Timo Cavelius

Personal information
- Born: 17 October 1996 (age 29)
- Occupation: Judoka

Sport
- Country: Germany
- Sport: Judo
- Weight class: ‍–‍81 kg
- League: Judo Bundesliga
- Team: TSV Abensberg

Achievements and titles
- Olympic Games: R32 (2024)
- World Champ.: R16 (2023)
- European Champ.: R16 (2025)

Medal record
Men's judo
Representing Germany
IJF Grand Slam
| Silver medal – second place | 2023 Paris | ‍–‍81 kg |
| Silver medal – second place | 2024 Astana | ‍–‍81 kg |
| Bronze medal – third place | 2023 Tel Aviv | ‍–‍81 kg |
| Bronze medal – third place | 2023 Tbilisi | ‍–‍81 kg |
IJF Grand Prix
| Silver medal – second place | 2019 Tbilisi | ‍–‍81 kg |
European U23 Championships
| Bronze medal – third place | 2018 Győr | ‍–‍81 kg |

Profile at external databases
- IJF: 21515
- JudoInside.com: 84782

= Timo Cavelius =

German athlete

Timo Cavelius (born 1996) is a German Olympic judoka. Representing Germany at the 2024 Summer Olympics, he made his Olympic debut and became the first openly gay man to compete in Olympic judo.

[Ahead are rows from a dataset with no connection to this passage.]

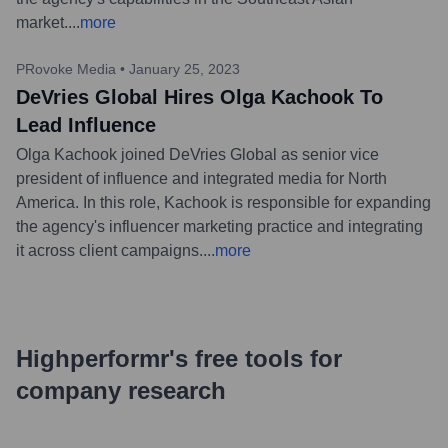
market.
...
more
PRovoke Media
•
January 25, 2023
DeVries Global Hires Olga Kachook To
Lead Influence
Olga Kachook joined DeVries Global as senior vice
president of influence and integrated media for North
America. In this role, Kachook is responsible for expanding
the agency's influencer marketing practice and integrating
it across client campaigns.
...
more
Highperformr's free tools for
company research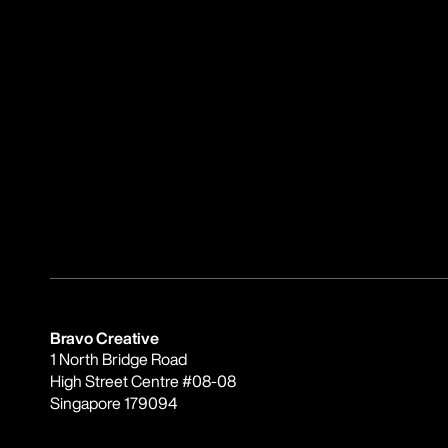
Bravo Creative
1 North Bridge Road
High Street Centre #08-08
Singapore 179094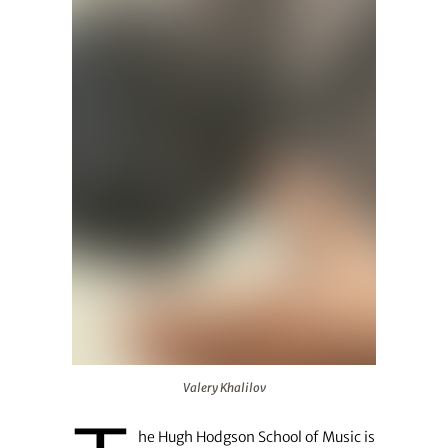
Valery Khalilov
Valery Khalilov
he Hugh Hodgson School of Music is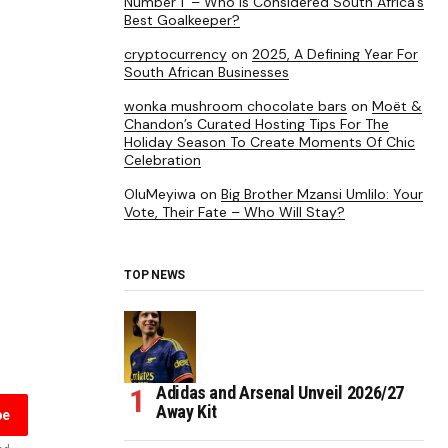
Number 1’ – Who is Considered South Africa’s
Best Goalkeeper?
cryptocurrency
on
2025, A Defining Year For
South African Businesses
wonka mushroom chocolate bars
on
Moët &
Chandon’s Curated Hosting Tips For The
Holiday Season To Create Moments Of Chic
Celebration
OluMeyiwa
on
Big Brother Mzansi Umlilo: Your
Vote, Their Fate – Who Will Stay?
TOP NEWS
Adidas and Arsenal Unveil 2026/27
Away Kit
be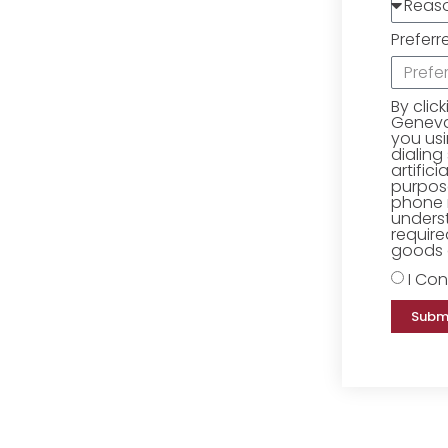
Preferr
By clic
Geneva 
you us
dialing
artific
purpose
phone 
underst
require
goods o
I Con
Subm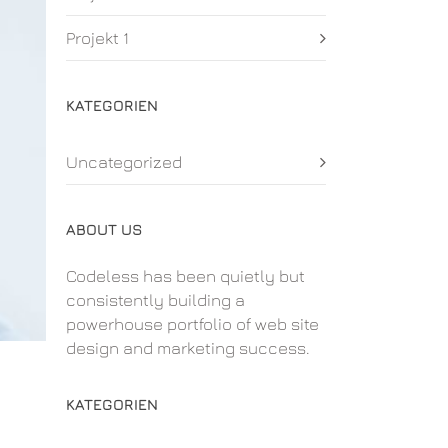
Projekt 1
KATEGORIEN
Uncategorized
ABOUT US
Codeless has been quietly but
consistently building a
powerhouse portfolio of web site
design and marketing success.
KATEGORIEN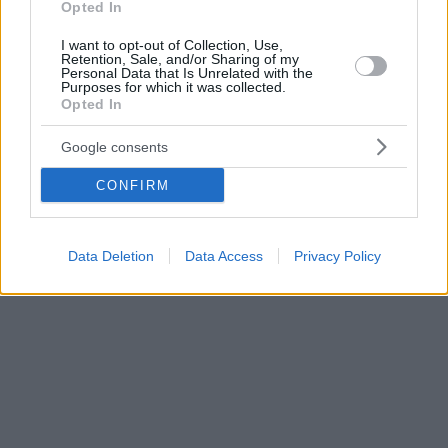
Opted In
I want to opt-out of Collection, Use,
Retention, Sale, and/or Sharing of my
Personal Data that Is Unrelated with the
Purposes for which it was collected.
Opted In
Google consents
CONFIRM
Data Deletion
Data Access
Privacy Policy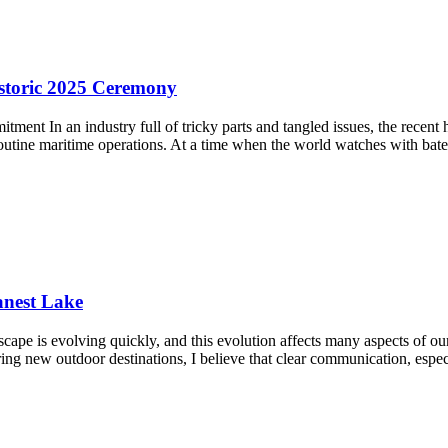
storic 2025 Ceremony
ent In an industry full of tricky parts and tangled issues, the recent
utine maritime operations. At a time when the world watches with bat
anest Lake
cape is evolving quickly, and this evolution affects many aspects of ou
oring new outdoor destinations, I believe that clear communication, espe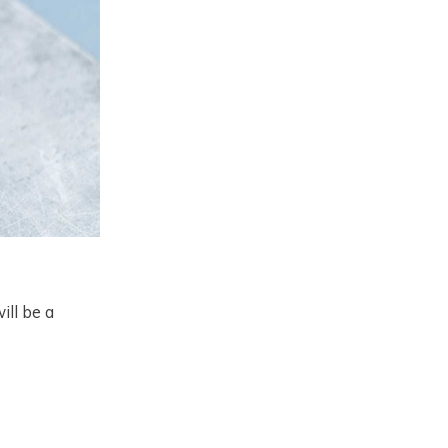
ill be a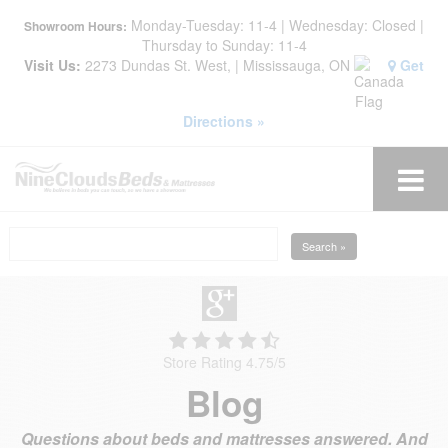
Monday-Tuesday: 11-4 | Wednesday: Closed |
Showroom Hours:
Thursday to Sunday: 11-4
Visit Us:
2273 Dundas St. West, | Mississauga, ON
Get
Directions »
Search »
Store Rating 4.75
/
5
Blog
Questions about beds and mattresses answered. And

Cavelius participated in the Half-Middleweight (81 kg) men's judo category.

Cavelius began his judo career as a child, going on to earn a ranking of 21st in the world and qualify for the 2024 Summer Olympics. Through 2025 and 2026, Cavelius has continued to compete at Grand Slams across the world.

== Club championships ==
During the 2026 German Judo Bundesliga season, the Georgian judoka Akaki Japaridze (JC Leipzig) punched Cavelius after their match had ended, causing him to lose two teeth and suffer a broken jaw. Japaridze claimed he felt provoked by a celebratory gesture made by the German judoka.